• _Stored records_:
★ ★ ★ ★
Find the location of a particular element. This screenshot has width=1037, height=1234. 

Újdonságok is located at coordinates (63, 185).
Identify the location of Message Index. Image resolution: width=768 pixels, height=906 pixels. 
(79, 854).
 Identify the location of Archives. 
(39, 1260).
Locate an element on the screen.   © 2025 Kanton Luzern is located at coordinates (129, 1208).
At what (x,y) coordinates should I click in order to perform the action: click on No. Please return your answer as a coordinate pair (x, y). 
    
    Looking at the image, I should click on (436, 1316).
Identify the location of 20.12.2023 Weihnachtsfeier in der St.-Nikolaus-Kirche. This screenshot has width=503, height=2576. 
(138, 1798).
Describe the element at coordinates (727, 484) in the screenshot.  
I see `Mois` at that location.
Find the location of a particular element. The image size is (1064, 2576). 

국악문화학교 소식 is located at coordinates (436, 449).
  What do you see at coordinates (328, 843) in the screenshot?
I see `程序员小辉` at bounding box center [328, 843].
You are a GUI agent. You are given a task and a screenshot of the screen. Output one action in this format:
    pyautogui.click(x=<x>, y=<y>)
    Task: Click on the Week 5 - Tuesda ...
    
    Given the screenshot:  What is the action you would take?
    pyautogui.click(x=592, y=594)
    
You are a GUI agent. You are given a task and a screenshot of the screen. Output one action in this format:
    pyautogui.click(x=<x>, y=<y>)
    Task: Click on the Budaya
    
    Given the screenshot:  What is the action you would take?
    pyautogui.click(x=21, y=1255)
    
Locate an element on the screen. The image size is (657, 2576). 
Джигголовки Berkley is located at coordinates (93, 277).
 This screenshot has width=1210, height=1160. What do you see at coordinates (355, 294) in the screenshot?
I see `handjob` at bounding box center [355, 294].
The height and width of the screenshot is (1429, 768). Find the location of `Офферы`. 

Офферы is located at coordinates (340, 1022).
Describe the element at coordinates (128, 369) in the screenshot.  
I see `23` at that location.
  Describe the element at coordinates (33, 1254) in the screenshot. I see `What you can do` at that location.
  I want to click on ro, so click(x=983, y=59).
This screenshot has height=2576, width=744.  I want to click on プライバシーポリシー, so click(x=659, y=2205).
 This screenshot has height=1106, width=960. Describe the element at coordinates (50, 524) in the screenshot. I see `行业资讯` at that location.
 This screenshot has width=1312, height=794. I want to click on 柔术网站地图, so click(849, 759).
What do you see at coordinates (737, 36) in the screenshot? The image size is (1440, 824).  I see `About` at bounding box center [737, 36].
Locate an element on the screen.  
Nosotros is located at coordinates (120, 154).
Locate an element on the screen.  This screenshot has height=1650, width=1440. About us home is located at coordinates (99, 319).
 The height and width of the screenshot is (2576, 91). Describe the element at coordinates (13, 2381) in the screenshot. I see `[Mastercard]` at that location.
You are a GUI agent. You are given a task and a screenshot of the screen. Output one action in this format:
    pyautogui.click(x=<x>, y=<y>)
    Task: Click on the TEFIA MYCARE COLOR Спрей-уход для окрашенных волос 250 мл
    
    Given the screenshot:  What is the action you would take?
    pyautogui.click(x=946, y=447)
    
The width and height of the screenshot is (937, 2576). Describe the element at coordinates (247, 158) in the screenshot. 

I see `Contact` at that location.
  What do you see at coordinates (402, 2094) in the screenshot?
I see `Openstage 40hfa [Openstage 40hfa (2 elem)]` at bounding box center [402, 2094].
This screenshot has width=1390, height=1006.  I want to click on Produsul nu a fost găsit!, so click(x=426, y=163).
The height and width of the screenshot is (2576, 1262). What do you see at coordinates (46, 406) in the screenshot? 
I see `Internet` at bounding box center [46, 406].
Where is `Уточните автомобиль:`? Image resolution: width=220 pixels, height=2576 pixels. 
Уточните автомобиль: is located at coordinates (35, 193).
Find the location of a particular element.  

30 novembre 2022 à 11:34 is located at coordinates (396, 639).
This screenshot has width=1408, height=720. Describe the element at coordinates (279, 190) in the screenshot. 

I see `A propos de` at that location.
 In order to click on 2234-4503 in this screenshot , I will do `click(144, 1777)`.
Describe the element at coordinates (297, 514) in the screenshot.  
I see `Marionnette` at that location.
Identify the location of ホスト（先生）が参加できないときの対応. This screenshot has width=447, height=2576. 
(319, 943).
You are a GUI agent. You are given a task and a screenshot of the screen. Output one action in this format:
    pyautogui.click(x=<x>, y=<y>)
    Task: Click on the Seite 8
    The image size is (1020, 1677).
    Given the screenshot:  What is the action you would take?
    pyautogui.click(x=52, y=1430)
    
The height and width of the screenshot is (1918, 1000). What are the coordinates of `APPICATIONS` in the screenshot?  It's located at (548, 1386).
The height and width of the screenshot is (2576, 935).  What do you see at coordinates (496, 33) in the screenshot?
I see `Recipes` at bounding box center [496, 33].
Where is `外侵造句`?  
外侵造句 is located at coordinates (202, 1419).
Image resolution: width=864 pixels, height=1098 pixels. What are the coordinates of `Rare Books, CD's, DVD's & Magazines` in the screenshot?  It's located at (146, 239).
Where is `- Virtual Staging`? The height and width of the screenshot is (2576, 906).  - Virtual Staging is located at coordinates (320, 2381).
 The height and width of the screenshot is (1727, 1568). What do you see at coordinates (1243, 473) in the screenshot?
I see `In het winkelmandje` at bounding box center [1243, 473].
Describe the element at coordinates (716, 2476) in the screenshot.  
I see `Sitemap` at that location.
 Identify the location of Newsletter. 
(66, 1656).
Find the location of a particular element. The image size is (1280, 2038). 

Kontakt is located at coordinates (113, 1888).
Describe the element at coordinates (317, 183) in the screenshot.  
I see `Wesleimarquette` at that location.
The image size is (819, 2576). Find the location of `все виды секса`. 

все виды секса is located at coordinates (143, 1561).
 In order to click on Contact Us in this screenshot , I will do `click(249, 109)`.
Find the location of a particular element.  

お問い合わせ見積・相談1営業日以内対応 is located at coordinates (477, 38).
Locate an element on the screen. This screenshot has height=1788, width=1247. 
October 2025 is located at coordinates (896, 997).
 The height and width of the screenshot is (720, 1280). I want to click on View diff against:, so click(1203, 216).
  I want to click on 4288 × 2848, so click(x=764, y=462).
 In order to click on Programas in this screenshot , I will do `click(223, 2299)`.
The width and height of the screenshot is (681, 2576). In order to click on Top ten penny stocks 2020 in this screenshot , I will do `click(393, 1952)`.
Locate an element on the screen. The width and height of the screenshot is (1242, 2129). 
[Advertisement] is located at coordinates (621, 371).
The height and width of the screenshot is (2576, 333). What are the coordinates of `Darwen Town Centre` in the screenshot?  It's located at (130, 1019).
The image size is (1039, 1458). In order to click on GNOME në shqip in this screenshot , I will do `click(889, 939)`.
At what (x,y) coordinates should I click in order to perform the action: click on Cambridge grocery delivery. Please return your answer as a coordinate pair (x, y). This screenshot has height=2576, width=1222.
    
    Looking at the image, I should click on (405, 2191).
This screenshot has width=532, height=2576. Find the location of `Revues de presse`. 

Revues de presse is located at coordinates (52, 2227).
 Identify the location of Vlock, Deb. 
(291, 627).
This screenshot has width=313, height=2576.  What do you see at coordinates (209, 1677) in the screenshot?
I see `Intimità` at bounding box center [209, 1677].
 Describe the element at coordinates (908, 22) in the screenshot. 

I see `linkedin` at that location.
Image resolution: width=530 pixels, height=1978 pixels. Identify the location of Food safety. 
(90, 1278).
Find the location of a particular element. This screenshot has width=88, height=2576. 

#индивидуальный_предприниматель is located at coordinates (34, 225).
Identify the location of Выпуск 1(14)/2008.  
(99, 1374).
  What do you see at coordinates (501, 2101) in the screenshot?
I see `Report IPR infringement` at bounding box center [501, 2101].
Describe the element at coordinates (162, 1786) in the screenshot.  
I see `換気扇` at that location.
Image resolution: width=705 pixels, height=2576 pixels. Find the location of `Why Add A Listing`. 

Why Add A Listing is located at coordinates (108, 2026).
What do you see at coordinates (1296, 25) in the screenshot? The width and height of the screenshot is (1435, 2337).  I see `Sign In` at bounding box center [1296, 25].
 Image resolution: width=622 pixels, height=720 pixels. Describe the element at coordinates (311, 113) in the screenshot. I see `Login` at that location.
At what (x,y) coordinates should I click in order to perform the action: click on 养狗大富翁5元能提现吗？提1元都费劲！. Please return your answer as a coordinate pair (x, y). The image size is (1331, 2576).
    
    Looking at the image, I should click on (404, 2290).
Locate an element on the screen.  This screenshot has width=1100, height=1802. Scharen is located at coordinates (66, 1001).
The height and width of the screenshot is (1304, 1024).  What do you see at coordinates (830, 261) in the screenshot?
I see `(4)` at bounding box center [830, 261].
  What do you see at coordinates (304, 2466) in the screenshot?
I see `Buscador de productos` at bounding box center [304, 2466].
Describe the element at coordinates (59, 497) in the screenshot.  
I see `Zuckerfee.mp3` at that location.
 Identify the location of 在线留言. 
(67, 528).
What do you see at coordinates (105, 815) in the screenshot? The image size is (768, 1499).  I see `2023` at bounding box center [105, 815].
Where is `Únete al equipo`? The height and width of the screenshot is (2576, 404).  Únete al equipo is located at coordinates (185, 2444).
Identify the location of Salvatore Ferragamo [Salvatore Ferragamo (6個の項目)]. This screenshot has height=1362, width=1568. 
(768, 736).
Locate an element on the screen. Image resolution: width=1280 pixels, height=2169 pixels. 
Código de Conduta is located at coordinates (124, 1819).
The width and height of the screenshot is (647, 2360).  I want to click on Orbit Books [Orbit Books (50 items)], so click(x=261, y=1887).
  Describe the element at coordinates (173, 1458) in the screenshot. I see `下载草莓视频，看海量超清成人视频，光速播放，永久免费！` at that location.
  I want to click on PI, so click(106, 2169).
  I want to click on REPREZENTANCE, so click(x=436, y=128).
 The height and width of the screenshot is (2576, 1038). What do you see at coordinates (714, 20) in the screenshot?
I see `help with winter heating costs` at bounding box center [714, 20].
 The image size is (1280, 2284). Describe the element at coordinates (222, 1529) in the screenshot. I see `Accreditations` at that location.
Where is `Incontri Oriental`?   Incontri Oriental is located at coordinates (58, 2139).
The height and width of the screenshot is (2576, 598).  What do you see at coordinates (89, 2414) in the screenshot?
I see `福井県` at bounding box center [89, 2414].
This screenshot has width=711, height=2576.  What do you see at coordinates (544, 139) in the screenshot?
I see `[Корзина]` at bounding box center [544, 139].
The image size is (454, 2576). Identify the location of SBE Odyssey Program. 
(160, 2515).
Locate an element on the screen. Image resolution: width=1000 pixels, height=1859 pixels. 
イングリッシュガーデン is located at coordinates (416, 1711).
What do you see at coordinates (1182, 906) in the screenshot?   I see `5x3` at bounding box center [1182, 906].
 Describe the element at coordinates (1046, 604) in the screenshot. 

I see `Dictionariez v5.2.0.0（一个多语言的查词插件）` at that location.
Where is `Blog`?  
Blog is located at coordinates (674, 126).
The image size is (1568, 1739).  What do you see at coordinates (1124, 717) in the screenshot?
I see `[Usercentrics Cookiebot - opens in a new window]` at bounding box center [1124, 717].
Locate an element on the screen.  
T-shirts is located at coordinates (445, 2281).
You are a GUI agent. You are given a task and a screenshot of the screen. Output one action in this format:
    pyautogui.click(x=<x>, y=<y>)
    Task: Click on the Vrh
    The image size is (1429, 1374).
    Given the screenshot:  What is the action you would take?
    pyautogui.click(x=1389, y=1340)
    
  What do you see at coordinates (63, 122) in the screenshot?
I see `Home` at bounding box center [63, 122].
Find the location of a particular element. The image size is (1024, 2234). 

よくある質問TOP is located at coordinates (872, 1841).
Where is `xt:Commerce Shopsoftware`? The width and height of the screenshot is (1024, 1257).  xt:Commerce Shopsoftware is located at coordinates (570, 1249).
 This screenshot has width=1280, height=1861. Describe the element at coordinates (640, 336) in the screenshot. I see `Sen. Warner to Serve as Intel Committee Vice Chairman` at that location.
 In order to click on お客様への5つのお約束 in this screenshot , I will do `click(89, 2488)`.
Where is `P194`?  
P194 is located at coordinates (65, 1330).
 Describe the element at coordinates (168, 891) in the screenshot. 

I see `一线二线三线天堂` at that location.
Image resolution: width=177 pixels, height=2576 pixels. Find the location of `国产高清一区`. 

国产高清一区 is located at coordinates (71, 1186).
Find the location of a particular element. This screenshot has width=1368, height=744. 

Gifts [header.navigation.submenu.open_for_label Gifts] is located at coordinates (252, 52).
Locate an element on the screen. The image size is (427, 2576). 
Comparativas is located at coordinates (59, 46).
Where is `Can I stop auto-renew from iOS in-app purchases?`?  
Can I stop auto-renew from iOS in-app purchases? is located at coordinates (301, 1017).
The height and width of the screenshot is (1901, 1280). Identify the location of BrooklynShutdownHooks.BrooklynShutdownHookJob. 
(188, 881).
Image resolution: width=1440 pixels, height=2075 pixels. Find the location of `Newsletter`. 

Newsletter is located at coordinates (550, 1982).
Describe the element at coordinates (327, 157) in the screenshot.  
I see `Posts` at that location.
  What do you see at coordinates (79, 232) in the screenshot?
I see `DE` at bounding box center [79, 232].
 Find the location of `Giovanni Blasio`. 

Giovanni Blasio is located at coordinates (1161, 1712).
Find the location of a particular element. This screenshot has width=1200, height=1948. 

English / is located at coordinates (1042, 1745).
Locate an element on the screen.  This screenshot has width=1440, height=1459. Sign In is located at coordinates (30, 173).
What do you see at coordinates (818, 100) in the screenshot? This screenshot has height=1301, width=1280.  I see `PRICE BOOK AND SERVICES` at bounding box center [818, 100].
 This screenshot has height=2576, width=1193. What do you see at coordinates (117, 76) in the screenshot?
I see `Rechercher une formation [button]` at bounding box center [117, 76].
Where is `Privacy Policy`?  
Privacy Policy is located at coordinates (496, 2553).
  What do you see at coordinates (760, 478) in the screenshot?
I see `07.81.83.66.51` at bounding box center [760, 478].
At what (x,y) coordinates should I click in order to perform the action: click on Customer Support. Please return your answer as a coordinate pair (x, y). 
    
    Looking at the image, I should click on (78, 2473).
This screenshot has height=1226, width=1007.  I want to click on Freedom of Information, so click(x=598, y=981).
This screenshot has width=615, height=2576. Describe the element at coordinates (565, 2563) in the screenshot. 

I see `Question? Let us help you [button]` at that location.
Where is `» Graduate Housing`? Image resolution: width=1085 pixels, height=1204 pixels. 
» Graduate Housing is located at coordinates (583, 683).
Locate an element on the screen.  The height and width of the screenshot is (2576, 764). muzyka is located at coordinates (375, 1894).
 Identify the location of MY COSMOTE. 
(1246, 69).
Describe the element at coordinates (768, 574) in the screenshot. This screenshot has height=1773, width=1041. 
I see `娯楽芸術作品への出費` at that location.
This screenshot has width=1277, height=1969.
★ ★ ★ ★
• _WORK TO BE COMPLETED_:
For every line above that includes the word "will", return the line.

• _REPLY TO THE EXERCISE_:
 In order to click on 2234-4503 in this screenshot , I will do `click(144, 1777)`.
 In order to click on Contact Us in this screenshot , I will do `click(249, 109)`.
 In order to click on Programas in this screenshot , I will do `click(223, 2299)`.
The width and height of the screenshot is (681, 2576). In order to click on Top ten penny stocks 2020 in this screenshot , I will do `click(393, 1952)`.
The image size is (1039, 1458). In order to click on GNOME në shqip in this screenshot , I will do `click(889, 939)`.
 In order to click on お客様への5つのお約束 in this screenshot , I will do `click(89, 2488)`.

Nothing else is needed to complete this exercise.